Philly suing world’s largest banks over Libor scandal…in which we explain the Libor scandal

boaThe city of Philadelphia is suing several of the world’s largest banks—including Bank of America Corp, Barclays Bank Plc, Citigroup Inc, Credit Suisse Group AG, Deutsche Bank AG, J.P. Morgan Chase & Co, Royal Bank of Canada, Royal Bank of Scotland and UBS AG—over the London Inter-Bank Offered Rate interest-rate rigging scandal which occurred before the Great Recession, according to a press release the city put out yesterday.

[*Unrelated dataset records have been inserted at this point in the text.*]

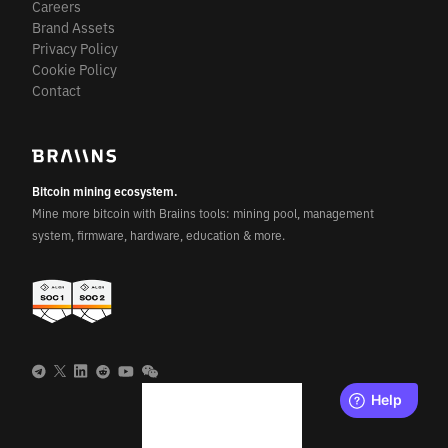
Careers
Brand Assets
Privacy Policy
Cookie Policy
Contact
Bitcoin mining ecosystem.
Mine more bitcoin with Braiins tools: mining pool, management
system, firmware, hardware, education & more.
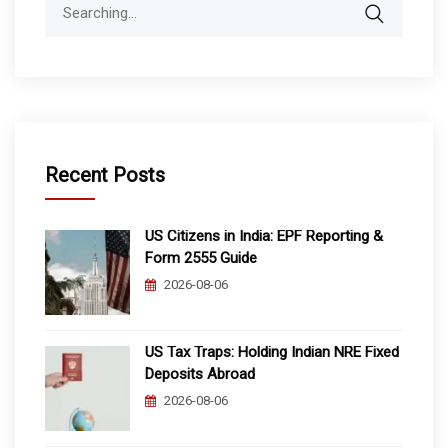
Search
for:
Recent Posts
US Citizens in India: EPF Reporting &
Form 2555 Guide
2026-08-06
US Tax Traps: Holding Indian NRE Fixed
Deposits Abroad
2026-08-06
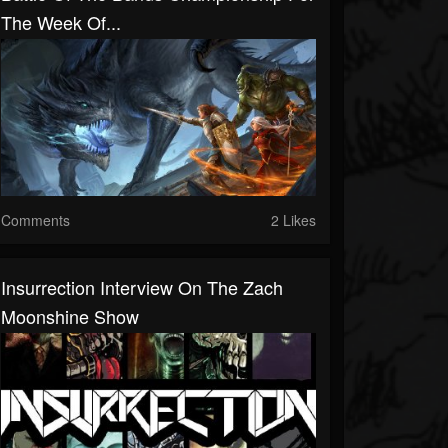
The Week Of...
Comments
2 Likes
Insurrection Interview On The Zach
Moonshine Show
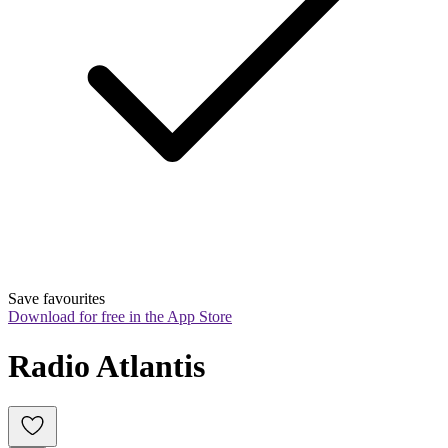
Save favourites
Download for free in the App Store
Radio Atlantis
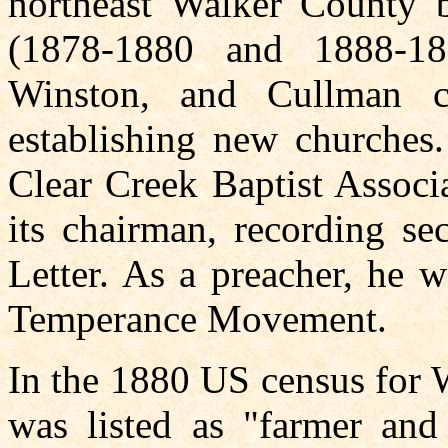
northeast Walker County b
(1878-1880 and 1888-18
Winston, and Cullman co
establishing new churches.
Clear Creek Baptist Associa
its chairman, recording sec
Letter. As a preacher, he 
Temperance Movement.
In the 1880 US census for 
was listed as "farmer and 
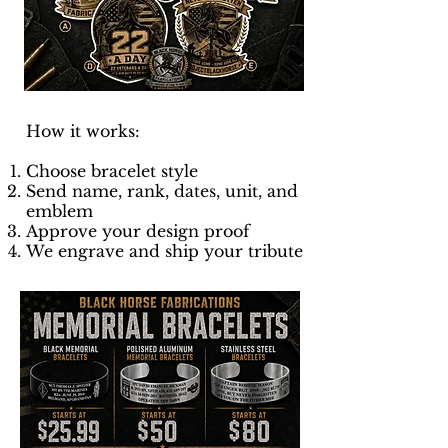
How it works:
Choose bracelet style
Send name, rank, dates, unit, and
emblem
Approve your design proof
We engrave and ship your tribute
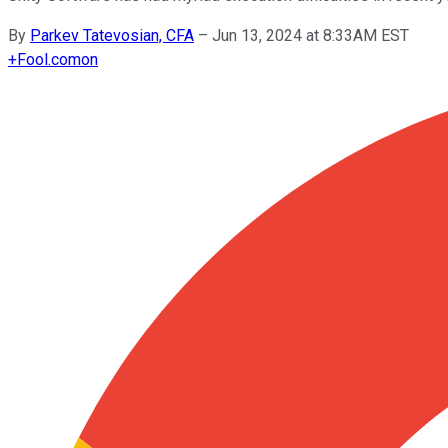
By
Parkev Tatevosian, CFA
–
Jun 13, 2024 at 8:33AM EST
+
Fool.com
on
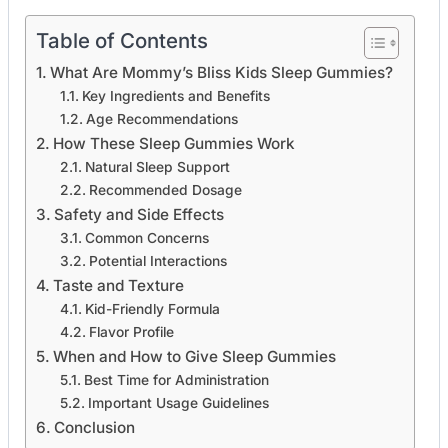
Table of Contents
What Are Mommy’s Bliss Kids Sleep Gummies?
Key Ingredients and Benefits
Age Recommendations
How These Sleep Gummies Work
Natural Sleep Support
Recommended Dosage
Safety and Side Effects
Common Concerns
Potential Interactions
Taste and Texture
Kid-Friendly Formula
Flavor Profile
When and How to Give Sleep Gummies
Best Time for Administration
Important Usage Guidelines
Conclusion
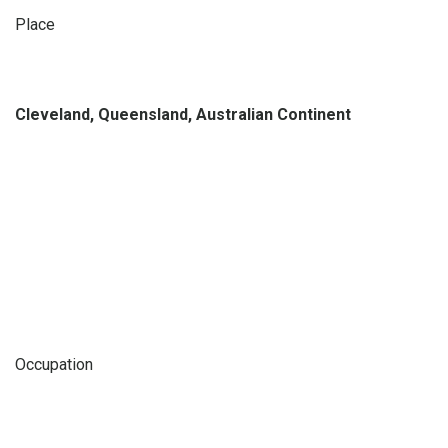
Place
Cleveland, Queensland, Australian Continent
Occupation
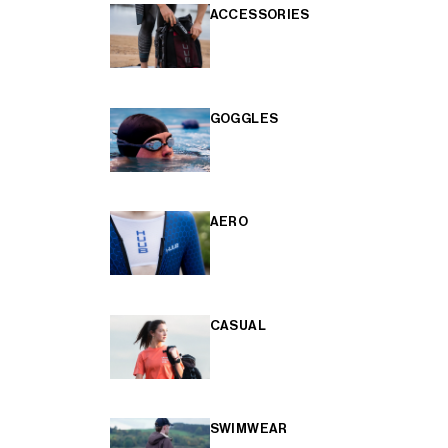
ACCESSORIES
GOGGLES
AERO
CASUAL
SWIMWEAR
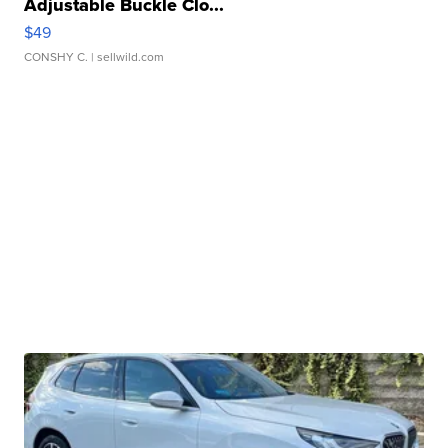
Adjustable Buckle Clo...
$49
CONSHY C.
| sellwild.com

We are the most recent of several municipalities in the U.S. to file a suit. Other local governments getting in on the suing include Baltimore, San Diego, Sacramento and Houston. According to the press release:

The City of Philadelphia filed a lawsuit in the U.S. District Court for the Eastern District of Pennsylvania against a number of Wall Street banks responsible for setting the London Inter-Bank Offered Rate (“Libor”), alleging that the banks’ efforts to suppress Libor caused significant financial harm to the City of Philadelphia, and many others, on Friday, July 26.  The suit was filed on behalf of the City by Quinn Emanuel Urquhart & Sullivan LLP, Obermayer Rebmann Maxwell & Hippel LLP and Boni & Zack LLC.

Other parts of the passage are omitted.